### ENTRIES SHOWN

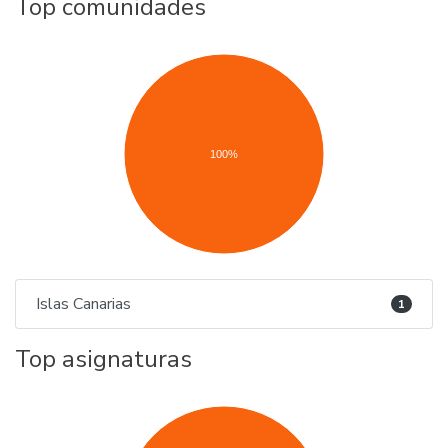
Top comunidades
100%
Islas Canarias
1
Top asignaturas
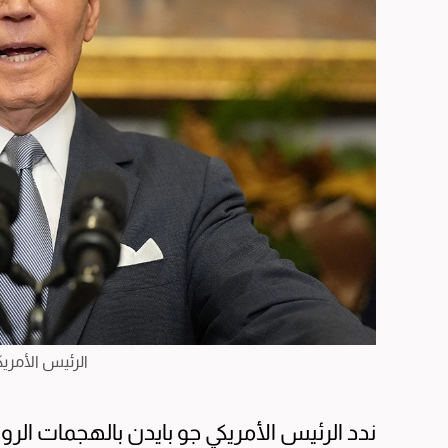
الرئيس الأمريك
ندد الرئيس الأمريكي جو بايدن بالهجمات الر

######
### ENTRIES SHOWN

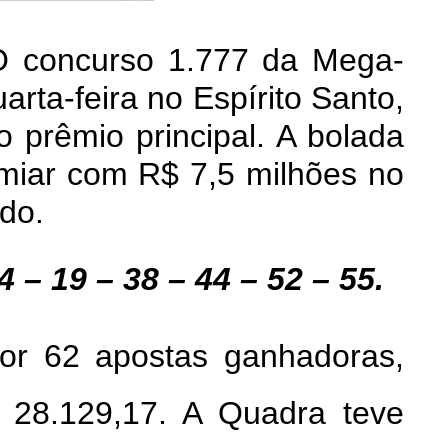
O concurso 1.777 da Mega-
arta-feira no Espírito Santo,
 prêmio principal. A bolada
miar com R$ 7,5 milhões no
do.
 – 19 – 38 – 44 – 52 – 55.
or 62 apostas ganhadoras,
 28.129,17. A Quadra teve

######

• [WHAT YOU NEED TO DO]: Only one stretch of the entries above is wanted: the lines from the one containing "O concurso 1.777" through the one containing "28.129,17. A Quadra teve". Please reproduce it exactly.

• [RESULT]:
O concurso 1.777 da Mega-
arta-feira no Espírito Santo,
 prêmio principal. A bolada
miar com R$ 7,5 milhões no
do.
 – 19 – 38 – 44 – 52 – 55.
or 62 apostas ganhadoras,
 28.129,17. A Quadra teve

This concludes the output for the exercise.